BSmeter vs AP Fact Check
When a claim goes viral, AP Fact Check brings the Associated Press's reporting muscle to bear, with journalists producing carefully sourced written verdicts. BSmeter works at the level of a single video instead: it transcribes whatever URL you paste, pulls out each checkable claim, and returns 0-100 credibility scores with cited evidence in seconds to a couple of minutes. Think curated journalism on one side, instant per-claim analysis of the exact video in front of you on the other.

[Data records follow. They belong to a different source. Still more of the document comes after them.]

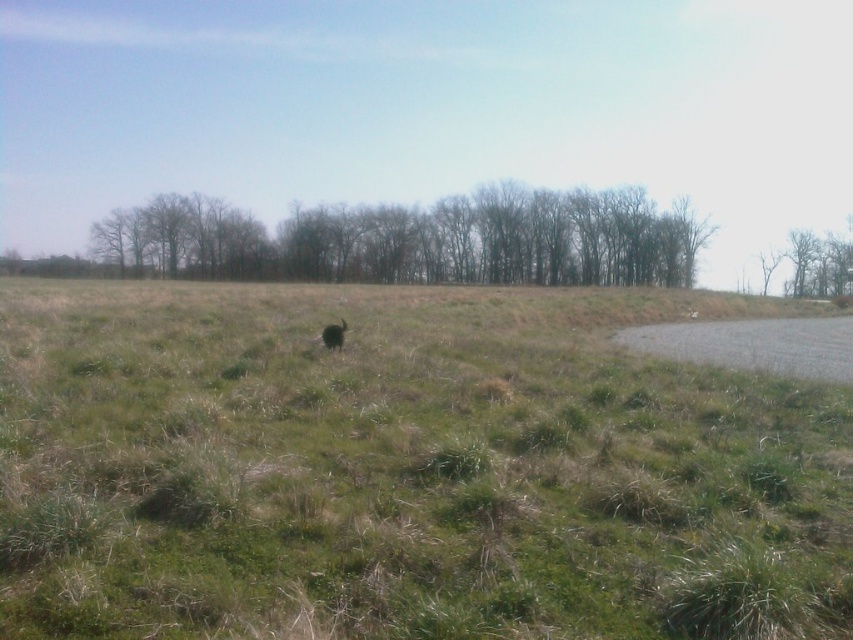 Question: Is bare branches at center closer to the viewer compared to brown furry animal at center?

Choices:
 (A) no
 (B) yes

Answer: (A)

Question: Is bare branches at center positioned before brown furry animal at center?

Choices:
 (A) yes
 (B) no

Answer: (B)

Question: From the image, what is the correct spatial relationship of green grassy field at center in relation to bare branches at center?

Choices:
 (A) below
 (B) above

Answer: (A)

Question: Considering the real-world distances, which object is farthest from the brown furry animal at center?

Choices:
 (A) green grassy field at center
 (B) bare branches at center

Answer: (B)

Question: Which point is closer to the camera?

Choices:
 (A) (126, 540)
 (B) (616, 257)

Answer: (A)

Question: Which object is positioned farthest from the green grassy field at center?

Choices:
 (A) bare branches at center
 (B) brown furry animal at center

Answer: (A) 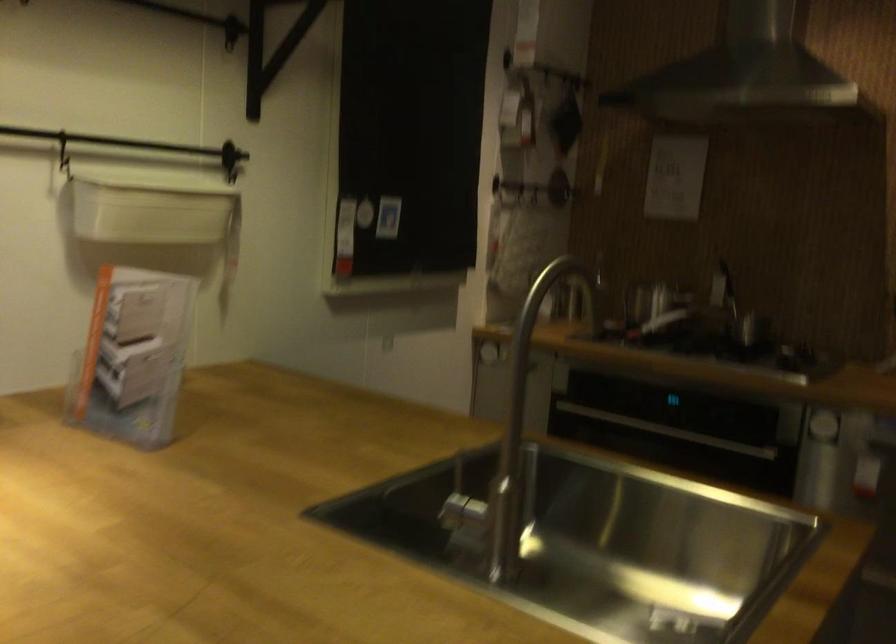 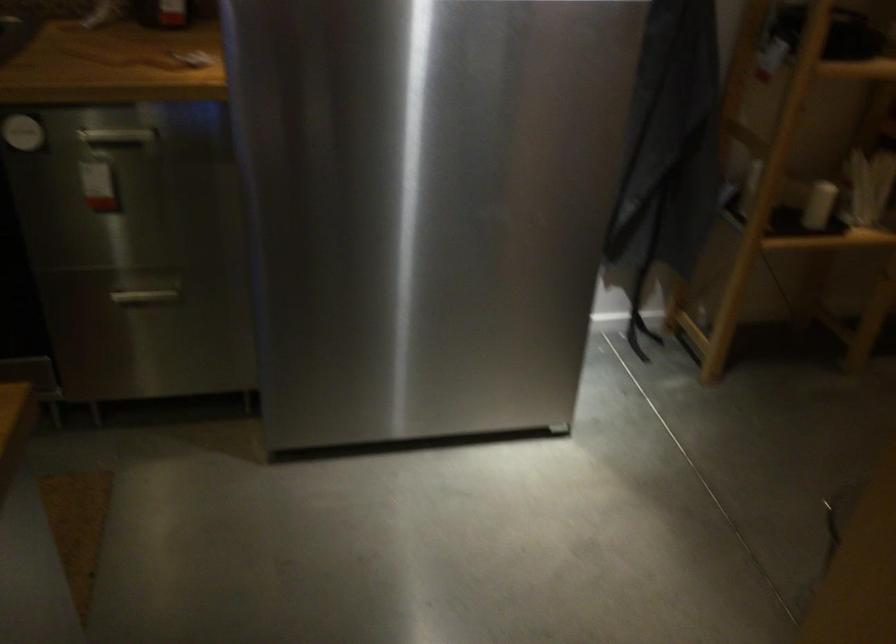 How did the camera likely rotate?

The camera's rotation is toward right-down.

BSmeter vs AP Fact Check: side by side
| Feature | BSmeter | AP Fact Check |
| Coverage model | On demand: paste any YouTube, TikTok, Reel, or podcast URL | Editorially selected claims, often tied to major news and viral stories |
| Speed | Results in seconds to a couple of minutes | Follows AP's reporting and publication process |
| Granularity | Every verifiable claim in the video scored 0-100 with cited sources | Article-style verdicts on the claim under review |
| Reporting depth | Cites published evidence; no original interviews | Journalists who interview experts and dig into primary documents |
| Reputation | Independent AI tool building its record | The Associated Press, one of the world's longest-established news organizations |
| Cost to read | Free tier (1/day), then $3.99-$8.99/mo for higher limits and deeper analysis | Free |
Where BSmeter wins
- No editorial queue: paste a URL and get a full claim-by-claim analysis in minutes
- Goes beyond text claims with deepfake-signal detection and viewer-comment analysis
- Handles podcasts and long-form videos (up to 2 hours on Premium), not just short viral clips
The verdict
If a claim has been through AP's process, that verdict carries the weight of one of the world's most established news organizations. BSmeter's advantage is coverage and immediacy: it analyzes any video you give it, on demand, rather than waiting for editorial selection. They solve different problems, and the honest answer is that they pair well together.